§ Exercise brief: Apart from the pictures, every line below is to be set down exactly.

§ Records provided:
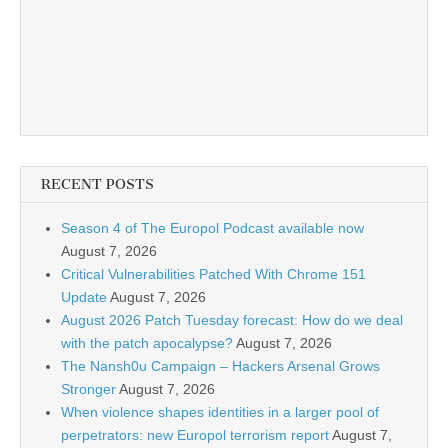
RECENT POSTS
Season 4 of The Europol Podcast available now
August 7, 2026
Critical Vulnerabilities Patched With Chrome 151
Update
August 7, 2026
August 2026 Patch Tuesday forecast: How do we deal
with the patch apocalypse?
August 7, 2026
The Nansh0u Campaign – Hackers Arsenal Grows
Stronger
August 7, 2026
When violence shapes identities in a larger pool of
perpetrators: new Europol terrorism report
August 7,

§ Finished task:
RECENT POSTS
Season 4 of The Europol Podcast available now
August 7, 2026
Critical Vulnerabilities Patched With Chrome 151
Update
August 7, 2026
August 2026 Patch Tuesday forecast: How do we deal
with the patch apocalypse?
August 7, 2026
The Nansh0u Campaign – Hackers Arsenal Grows
Stronger
August 7, 2026
When violence shapes identities in a larger pool of
perpetrators: new Europol terrorism report
August 7,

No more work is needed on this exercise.